Ochaya who had hoped to earn a move to Europe riding on the back of starring for Uganda the 2017 African Cup of Nations finals in Gabon, a few days ago completed a Shs432m move from league holders KCCA to Zambian Premier League side Lusaka Dynamos.
With a personal sign-on fee of $50000 (Shs160m), expected to earn a reported $7000 (Shs25m) a month, it will be Ochaya knows the game has evolved in many ways today and money runs the beautiful game and age is nit on his side as well.
If it is not for the paycheque, Ochaya and his people cannot possibly argue that recently demoted and reinstated Lusaka is more competitive than KCCA that is playing in the African Champions League.
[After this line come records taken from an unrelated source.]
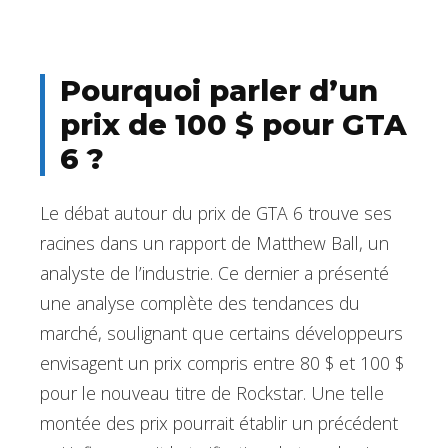
Pourquoi parler d’un
prix de 100 $ pour GTA
6 ?
Le débat autour du prix de GTA 6 trouve ses
racines dans un rapport de Matthew Ball, un
analyste de l’industrie. Ce dernier a présenté
une analyse complète des tendances du
marché, soulignant que certains développeurs
envisagent un prix compris entre 80 $ et 100 $
pour le nouveau titre de Rockstar. Une telle
montée des prix pourrait établir un précédent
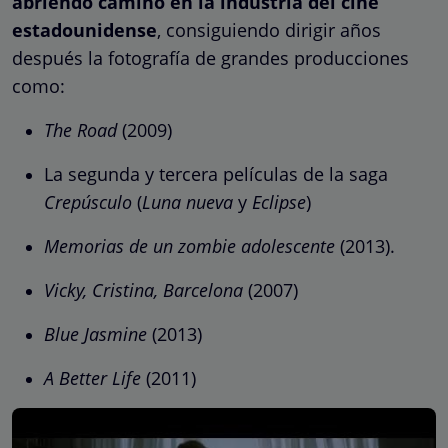
abriendo camino en la industria del cine
estadounidense
, consiguiendo dirigir años
después la fotografía de grandes producciones
como:
The Road
(2009)
La segunda y tercera películas de la saga
Crepúsculo
(
Luna nueva
y
Eclipse
)
Memorias de un zombie adolescente
(2013).
Vicky, Cristina, Barcelona
(2007)
Blue Jasmine
(2013)
A Better Life
(2011)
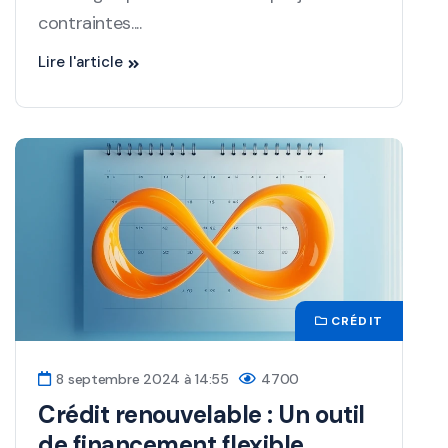
contraintes....
Lire l'article
CRÉDIT
8 septembre 2024 à 14:55
4700
Crédit renouvelable : Un outil
de financement flexible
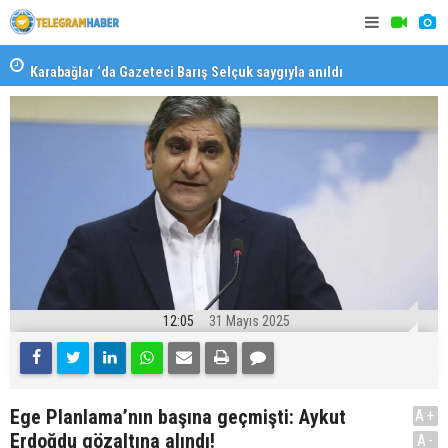
Karabağlar ‘da Gazeteci Barış Selçuk saygıyla anıldı
Konaklı ka
12:05
31 Mayıs 2025
Ege Planlama’nın başına geçmişti: Aykut
A+
Erdoğdu gözaltına alındı!
A-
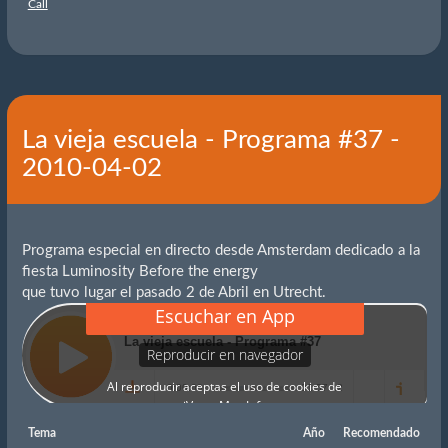
Call
La vieja escuela - Programa #37 -
2010-04-02
Programa especial en directo desde Amsterdam dedicado a la
fiesta Luminosity Before the energy
que tuvo lugar el pasado 2 de Abril en Utrecht.
Tema
Año
Recomendado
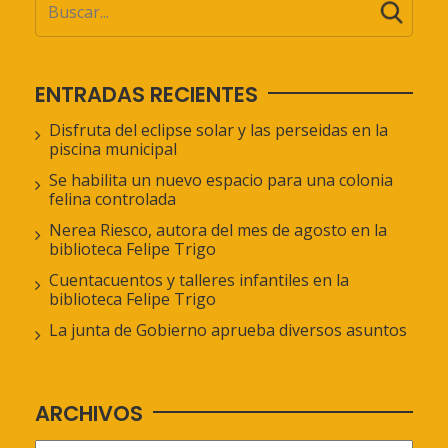
ENTRADAS RECIENTES
Disfruta del eclipse solar y las perseidas en la
piscina municipal
Se habilita un nuevo espacio para una colonia
felina controlada
Nerea Riesco, autora del mes de agosto en la
biblioteca Felipe Trigo
Cuentacuentos y talleres infantiles en la
biblioteca Felipe Trigo
La junta de Gobierno aprueba diversos asuntos
ARCHIVOS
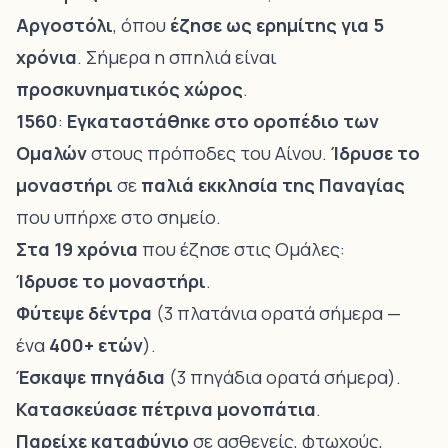
Αργοστόλι
, όπου
έζησε ως ερημίτης για 5
χρόνια
. Σήμερα η σπηλιά είναι
προσκυνηματικός χώρος
.
1560
:
Εγκαταστάθηκε στο οροπέδιο των
Ομαλών
στους πρόποδες του Αίνου.
Ίδρυσε το
μοναστήρι
σε
παλιά εκκλησία της Παναγίας
που υπήρχε στο σημείο.
Στα 19 χρόνια
που έζησε στις Ομάλες:
Ίδρυσε το μοναστήρι
.
Φύτεψε δέντρα
(3 πλατάνια ορατά σήμερα —
ένα
400+ ετών
).
Έσκαψε πηγάδια
(3 πηγάδια ορατά σήμερα).
Κατασκεύασε πέτρινα μονοπάτια
.
Παρείχε καταφύγιο
σε ασθενείς, φτωχούς,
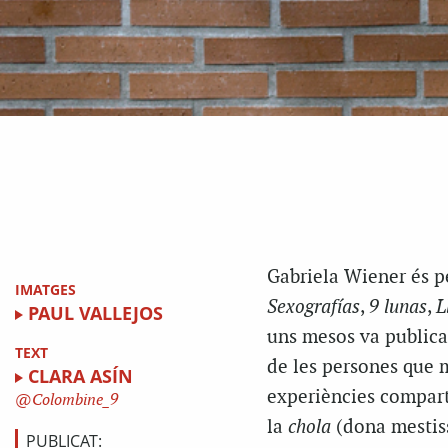
Gabriela Wiener és pe
IMATGES
Sexografías
,
9 lunas
,
L
PAUL VALLEJOS
uns mesos va publicar
TEXT
de les persones que m
CLARA ASÍN
experiències compart
Colombine_9
la
chola
(dona mestiss
PUBLICAT:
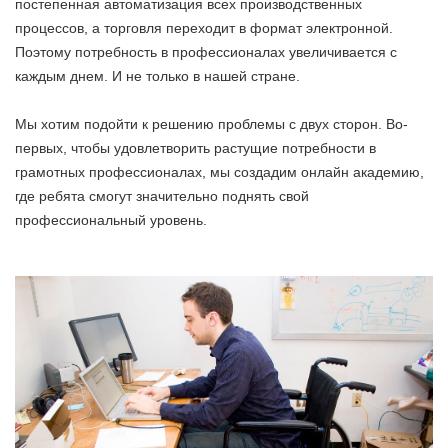
постепенная автоматизация всех производственных
процессов, а торговля переходит в формат электронной.
Поэтому потребность в профессионалах увеличивается с
каждым днем. И не только в нашей стране.
Мы хотим подойти к решению проблемы с двух сторон. Во-
первых, чтобы удовлетворить растущие потребности в
грамотных профессионалах, мы создадим онлайн академию,
где ребята смогут значительно поднять свой
профессиональный уровень.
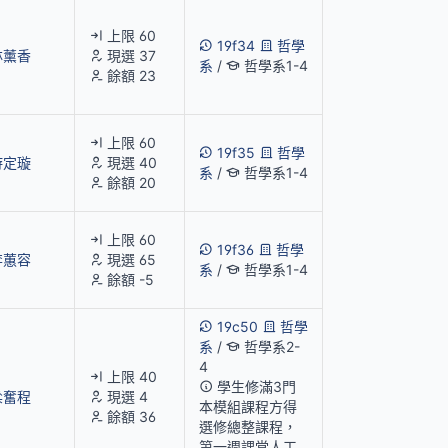
上限 60
19f34
哲學
林薰香
現選 37
系
/
哲學系1-4
餘額 23
上限 60
19f35
哲學
游定璇
現選 40
系
/
哲學系1-4
餘額 20
上限 60
19f36
哲學
李蕙容
現選 65
系
/
哲學系1-4
餘額 -5
19c50
哲學
系
/
哲學系2-
4
上限 40
學生修滿3門
梁奮程
現選 4
本模組課程方得
餘額 36
選修總整課程，
第一週課堂人工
Playing his final game for KCCA on Saturday against Mamelodi Sundowns in the CAF Champions League, former local league MVP Ochaya, an increasingly peripheral figure in Ugandan football, however much his impending transfer to Zambia is dressed up, it is difficult not to think it deeply unsatisfying to see someone of his age abandoning any real sense of ambition and, without wishing to be too cruel, a certain amount of respectability. In mid 20s, he is approaching what should be the greatest years of his career, even if it seems apparent they will not be with KCCA or in Europe. He is also somehow rich already, most struggling footballers would assume, after being on Ghanaian and Vietnamese payrolls, and surely talented enough to attract potential buyers from top leagues in North Africa and Eastern Europe. Good luck to him, I suppose, but however many noughts are added to his salary, I do wonder how much job satisfaction there can be for a footballer with his gifts at a level several rungs down.
One would say that being a footballer in Uganda, Ochaya and his agent/manager are worried he would be skidding towards the end of a rapidly decelerating career and the truth is he has five or six years away from the point where he might be thinking about one last payday.
If that sounds slightly harsh, the reality is we are probably just going to have to get used to players heading that way, judging by the mind-boggling amounts on offer, and presumably it won’t be too long before the footballer gets a switch to the South African Premier League (Bidvest Wits 2016 transfer was a bluff) and the Zambian league is near to them and on SuperSport TV.
All the same, a footballer’s life has a short lifespan has Ochaya has to look after his family when he still can.